I’m what you might call a data geek. One of the reasons I like digital marketing is that we have access to a ton of data that helps us improve our understanding of the world around us and, as a strategist, our decision-making.
Just to put you in context, Excel is my best friend at work. I have a crazy time putting numbers in my files and seeing what happens. I have tremendous respect and admiration for my actuarial and statistical friends. There’s a part of me that’s disappointed to have denied my love for numbers thanks to a bad math teacher in high school who broke my self-esteem (and momentarily my interest in his subject). But that’s not the point of this article. I digress.
I wondered if we could rely on the data to make business decisions.

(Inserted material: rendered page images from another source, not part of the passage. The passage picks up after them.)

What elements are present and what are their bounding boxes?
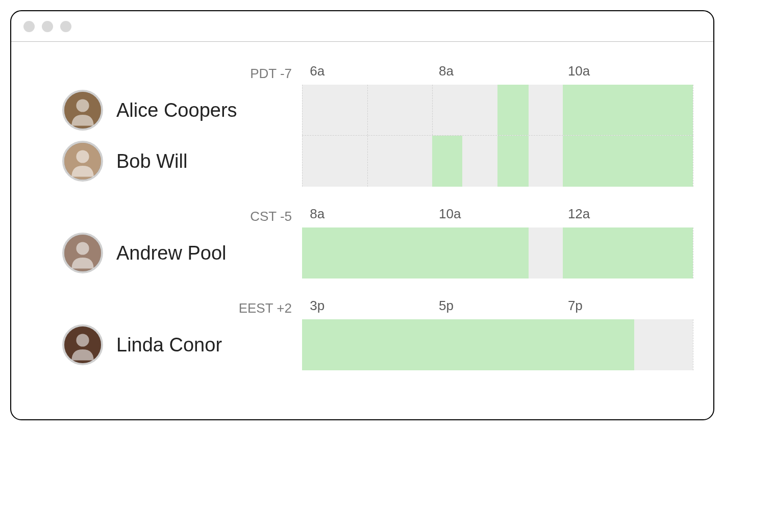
svg-point-7 xyxy=(76,334,89,346)
avatar[interactable] xyxy=(62,324,103,365)
availability-panel: PDT -76a8a10aAlice CoopersBob WillCST -5… xyxy=(11,42,713,419)
svg-point-5 xyxy=(76,242,89,255)
time-tick: 3p xyxy=(310,298,325,314)
titlebar xyxy=(11,11,713,42)
avatar[interactable] xyxy=(62,90,103,131)
timezone-label: EEST +2 xyxy=(62,297,302,319)
time-tick: 8a xyxy=(310,206,325,222)
gridline xyxy=(693,319,693,370)
time-tick: 7p xyxy=(568,298,583,314)
time-tick: 10a xyxy=(568,63,590,79)
gridline xyxy=(693,85,693,135)
timezone-group: EEST +23p5p7pLinda Conor xyxy=(62,297,693,370)
time-tick: 12a xyxy=(568,206,590,222)
person-row[interactable]: Andrew Pool xyxy=(62,227,302,278)
person-name: Andrew Pool xyxy=(116,242,226,264)
person-row[interactable]: Linda Conor xyxy=(62,319,302,370)
time-tick: 8a xyxy=(439,63,454,79)
timezone-group: PDT -76a8a10aAlice CoopersBob Will xyxy=(62,62,693,187)
timezone-label: CST -5 xyxy=(62,205,302,227)
person-row[interactable]: Bob Will xyxy=(62,136,302,187)
time-tick: 10a xyxy=(439,206,461,222)
time-axis: 6a8a10a xyxy=(302,62,693,85)
svg-point-1 xyxy=(76,99,89,112)
window-control-minimize[interactable] xyxy=(42,21,53,32)
person-name: Linda Conor xyxy=(116,334,222,356)
window-control-zoom[interactable] xyxy=(60,21,71,32)
person-name: Bob Will xyxy=(116,150,187,172)
time-axis: 8a10a12a xyxy=(302,205,693,227)
timezone-label: PDT -7 xyxy=(62,62,302,85)
avatar[interactable] xyxy=(62,141,103,182)
time-tick: 6a xyxy=(310,63,325,79)
person-name: Alice Coopers xyxy=(116,99,237,121)
person-row[interactable]: Alice Coopers xyxy=(62,85,302,136)
svg-point-3 xyxy=(76,150,89,163)
avatar[interactable] xyxy=(62,233,103,273)
time-axis: 3p5p7p xyxy=(302,297,693,319)
gridline xyxy=(693,227,693,278)
time-tick: 5p xyxy=(439,298,454,314)
timezone-group: CST -58a10a12aAndrew Pool xyxy=(62,205,693,278)
app-window: PDT -76a8a10aAlice CoopersBob WillCST -5… xyxy=(10,10,714,420)
gridline xyxy=(693,136,693,187)
window-control-close[interactable] xyxy=(23,21,35,32)
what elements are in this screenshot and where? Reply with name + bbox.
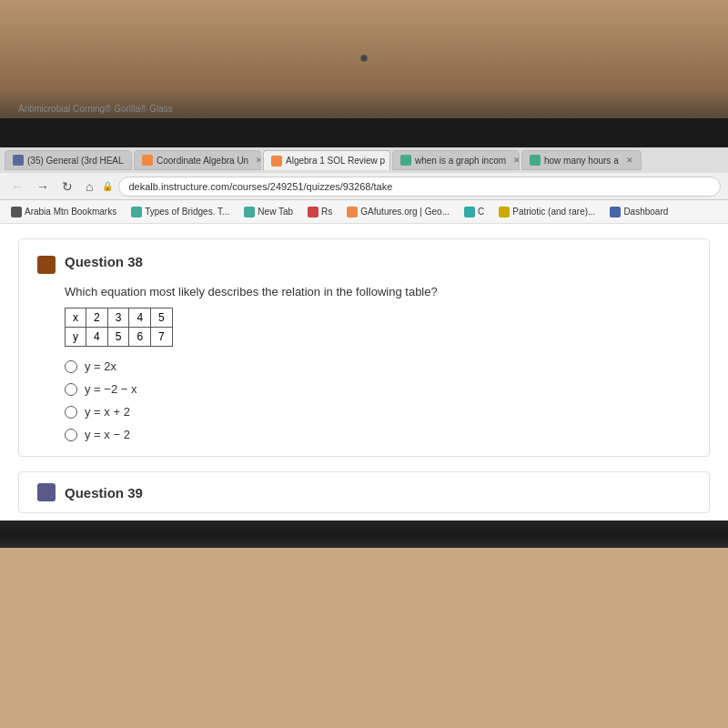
bookmark-label-1: Arabia Mtn Bookmarks	[25, 207, 116, 217]
table-cell-y4: 4	[86, 328, 108, 347]
table-cell-x5: 5	[151, 308, 173, 328]
table-header-y: y	[66, 328, 86, 347]
tab-hours[interactable]: how many hours a ✕	[521, 150, 642, 170]
bookmark-icon-8	[610, 207, 621, 217]
table-cell-x4: 4	[129, 308, 151, 328]
tab-coordinate-algebra[interactable]: Coordinate Algebra Un ✕	[134, 150, 261, 170]
tab2-icon	[142, 155, 153, 166]
bookmark-types-bridges[interactable]: Types of Bridges. T...	[126, 205, 235, 219]
browser-screen: (35) General (3rd HEAL ✕ Coordinate Alge…	[0, 146, 728, 521]
tab3-label: Algebra 1 SOL Review p	[286, 156, 385, 166]
tab-algebra-sol[interactable]: Algebra 1 SOL Review p ✕	[263, 150, 390, 170]
answer-option-4[interactable]: y = x − 2	[65, 428, 691, 441]
tab3-icon	[271, 156, 282, 167]
question-39-icon	[37, 483, 56, 501]
bookmark-icon-4	[308, 207, 318, 217]
bookmark-rs[interactable]: Rs	[302, 205, 338, 219]
bookmark-icon-1	[11, 207, 22, 217]
browser-chrome: (35) General (3rd HEAL ✕ Coordinate Alge…	[0, 146, 728, 224]
tab2-label: Coordinate Algebra Un	[157, 156, 248, 166]
table-cell-x3: 3	[107, 308, 129, 328]
radio-2[interactable]	[65, 383, 77, 396]
tab5-close[interactable]: ✕	[626, 156, 633, 165]
bookmark-icon-2	[131, 207, 142, 217]
question-38-card: Question 38 Which equation most likely d…	[18, 238, 710, 457]
bookmark-label-5: GAfutures.org | Geo...	[360, 207, 450, 217]
tab-general[interactable]: (35) General (3rd HEAL ✕	[5, 150, 132, 170]
tab-graph-income[interactable]: when is a graph incom ✕	[392, 150, 520, 170]
table-row-x: x 2 3 4 5	[66, 308, 173, 328]
answer-option-3[interactable]: y = x + 2	[65, 405, 691, 419]
reload-button[interactable]: ↻	[58, 177, 76, 196]
answer-label-1: y = 2x	[85, 359, 116, 373]
bookmark-icon-3	[244, 207, 255, 217]
url-input[interactable]	[118, 177, 721, 197]
tab5-label: how many hours a	[544, 156, 619, 166]
bookmark-patriotic[interactable]: Patriotic (and rare)...	[493, 205, 601, 219]
data-table: x 2 3 4 5 y 4 5 6 7	[65, 308, 173, 347]
bookmark-c[interactable]: C	[459, 205, 490, 219]
gorilla-glass-text: Antimicrobial Corning® Gorilla® Glass	[18, 104, 173, 114]
question-38-icon	[37, 256, 56, 274]
question-38-text: Which equation most likely describes the…	[65, 285, 691, 298]
bookmark-gafutures[interactable]: GAfutures.org | Geo...	[341, 205, 455, 219]
answer-option-2[interactable]: y = −2 − x	[65, 382, 691, 396]
tab5-icon	[530, 155, 541, 166]
bookmark-icon-5	[347, 207, 358, 217]
laptop-top-bezel: Antimicrobial Corning® Gorilla® Glass	[0, 0, 728, 146]
answer-label-4: y = x − 2	[85, 428, 130, 441]
table-header-x: x	[66, 308, 86, 328]
table-row-y: y 4 5 6 7	[66, 328, 173, 347]
bookmark-label-2: Types of Bridges. T...	[145, 207, 229, 217]
answer-label-2: y = −2 − x	[85, 382, 136, 396]
bookmark-label-3: New Tab	[258, 207, 293, 217]
tab2-close[interactable]: ✕	[256, 156, 261, 165]
answer-option-1[interactable]: y = 2x	[65, 359, 691, 373]
bookmark-label-8: Dashboard	[623, 207, 668, 217]
bookmark-label-7: Patriotic (and rare)...	[512, 207, 595, 217]
table-cell-y6: 6	[129, 328, 151, 347]
lock-icon: 🔒	[102, 181, 113, 191]
back-button[interactable]: ←	[7, 177, 27, 196]
answer-options: y = 2x y = −2 − x y = x + 2 y = x − 2	[65, 359, 691, 441]
tab4-label: when is a graph incom	[415, 156, 506, 166]
answer-label-3: y = x + 2	[85, 405, 130, 419]
bookmark-label-4: Rs	[321, 207, 332, 217]
question-39-card: Question 39	[18, 471, 710, 513]
radio-1[interactable]	[65, 360, 77, 373]
question-38-title: Question 38	[65, 254, 143, 269]
table-cell-x2: 2	[86, 308, 108, 328]
home-button[interactable]: ⌂	[82, 177, 96, 196]
bookmark-arabia-mtn[interactable]: Arabia Mtn Bookmarks	[5, 205, 122, 219]
forward-button[interactable]: →	[33, 177, 53, 196]
bookmark-label-6: C	[478, 207, 484, 217]
bookmarks-bar: Arabia Mtn Bookmarks Types of Bridges. T…	[0, 200, 728, 224]
tab4-close[interactable]: ✕	[513, 156, 520, 165]
tab4-icon	[400, 155, 411, 166]
tab1-close[interactable]: ✕	[131, 156, 132, 165]
webcam	[360, 55, 368, 62]
bookmark-icon-6	[464, 207, 475, 217]
radio-4[interactable]	[65, 429, 77, 441]
bookmark-icon-7	[499, 207, 510, 217]
table-cell-y7: 7	[151, 328, 173, 347]
tab-bar: (35) General (3rd HEAL ✕ Coordinate Alge…	[0, 147, 728, 173]
bookmark-dashboard[interactable]: Dashboard	[604, 205, 673, 219]
question-38-header: Question 38	[37, 254, 691, 274]
table-cell-y5: 5	[107, 328, 129, 347]
tab1-icon	[13, 155, 24, 166]
page-content: Question 38 Which equation most likely d…	[0, 224, 728, 521]
question-38-body: Which equation most likely describes the…	[37, 285, 691, 441]
laptop-bottom-bezel	[0, 521, 728, 548]
tab1-label: (35) General (3rd HEAL	[27, 156, 124, 166]
radio-3[interactable]	[65, 406, 77, 419]
question-39-title: Question 39	[65, 485, 143, 500]
url-bar: ← → ↻ ⌂ 🔒	[0, 173, 728, 200]
bookmark-new-tab[interactable]: New Tab	[238, 205, 298, 219]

There’s a blog article that’s been circulating a lot this week in my Facebook feed about manipulating climate change data that I’d like to summarize for you.
Disclaimer: Although the author of the article, Grant Foster, is quite mysterious and controversial, his point of view is relevant and deserves to be shared. All graphs presented here are taken from his blog.
Here is the average temperature of the 48 continental states of the United States since NOAA (the National Oceanic and Atmospheric Administration) collected data in 1895.
Anyone can see that there is an upward trend. Average temperatures tend to increase with the years. That’s not pretty.
What if this data didn’t suit me?
What if we needed something that would serve our purpose more?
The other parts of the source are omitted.